Senza cercare di far dire all’autrice ciò che non dice, si può ritrovare un’impostazione analoga nelle pagine iniziali di un importante esordio critico in volume quale è La poesia italiana del Novecento. Il canone e le interpretazioni (Carocci, 2015) di Claudia Crocco, dove il “tentativo di ricostruire il canone della poesia del Novecento nei suoi momenti di formazione principali, identificandoli a partire dal dibattito critico (antologie, riviste, saggi, storie della letteratura, inchieste di sociologia della letteratura)” fonda il compito accademico, para-manualistico (assegnando un’accezione positiva, sia critica che pedagogica, a questa duttilità), dell’autrice.
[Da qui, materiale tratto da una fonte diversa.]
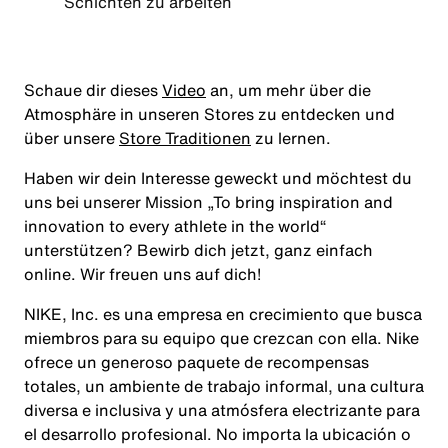
Schichten zu arbeiten
Schaue dir dieses
Video
an, um mehr über die
Atmosphäre in unseren Stores zu entdecken und
über unsere
Store Traditionen
zu lernen.
Haben wir dein Interesse geweckt und möchtest du
uns bei unserer Mission
„To bring inspiration and
innovation to every athlete in the world“
unterstützen? Bewirb dich jetzt, ganz einfach
online. Wir freuen uns auf dich!
NIKE, Inc. es una empresa en crecimiento que busca
miembros para su equipo que crezcan con ella. Nike
ofrece un generoso paquete de recompensas
totales, un ambiente de trabajo informal, una cultura
diversa e inclusiva y una atmósfera electrizante para
el desarrollo profesional. No importa la ubicación o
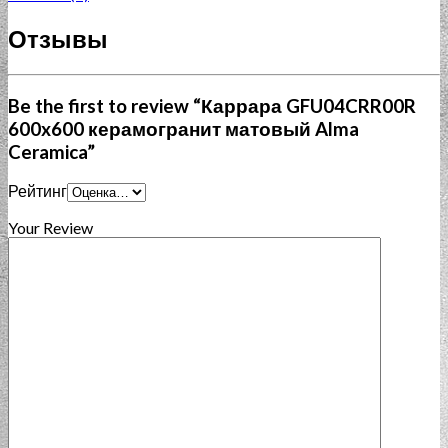
Отзывы
Be the first to review “Каррара GFU04CRR00R
600x600 керамогранит матовый Alma
Ceramica”
Рейтинг
Your Review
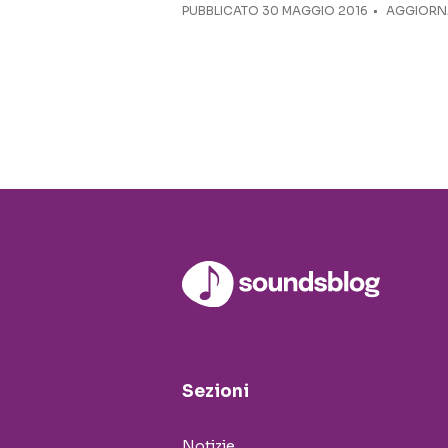
PUBBLICATO
30 MAGGIO 2016
AGGIORNA
Sezioni
Notizie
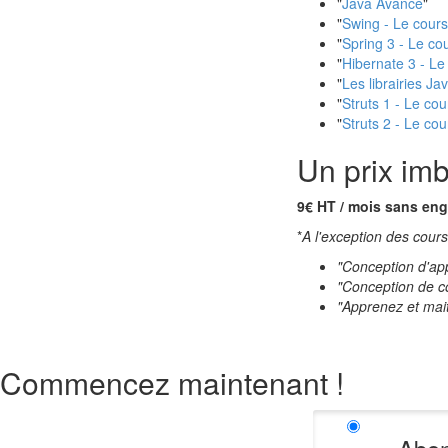
"
Java Avancé
"
"
Swing - Le cour
"
Spring 3 - Le co
"
Hibernate 3 - Le
"
Les librairies J
"
Struts 1 - Le co
"
Struts 2 - Le co
Un prix im
9€ HT / mois sans en
*
A l'exception des cours
"Conception d'app
"Conception de 
"Apprenez et mait
Commencez maintenant !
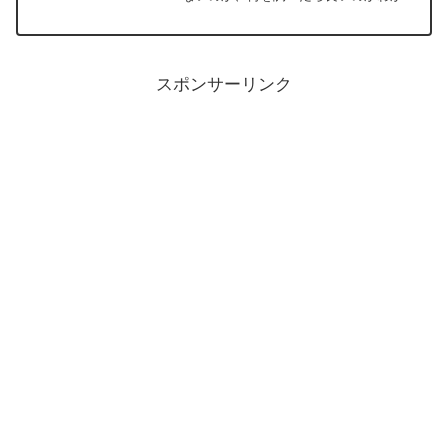
ない。投資するからにはお金を増やした
いけれど、損したくないし、なるべく簡
単な方法を知りたい。初めのうちから間
違えたくないし、損をした...
スポンサーリンク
Questo, nella convinzione che “[u]na ricostruzione di questo tipo può essere utile per discutere il senso dell’attività storiografica nel presente, ma soprattutto per strappare la poesia sia alla disgregazione e alla identificazione con ciò che non può essere affrontato da un punto di vista critico, sia all’analisi come puro fatto formale proposta da alcune storiografie recenti” (2015, p. 21).

Spendendo parole più facili e concrete, cosa vuol dire tutto questo, nel recente libro di Claudia Crocco? Vuol dire ripercorrere il Novecento poetico italiano, indagandone a fondo, talora rivoltandone, i modi e i tempi della pratica critica e della narrazione storiografica. Non si tratta di un lavoro meramente compilativo, in quanto ne nascono domande nuove: almeno due, tra le tante, sono esplicitate dall’autrice e vale la pena di riprenderle anche in questa sede.

Esistono interpretazioni non ancora debitamente valorizzate nella storia della poesia italiana del Novecento?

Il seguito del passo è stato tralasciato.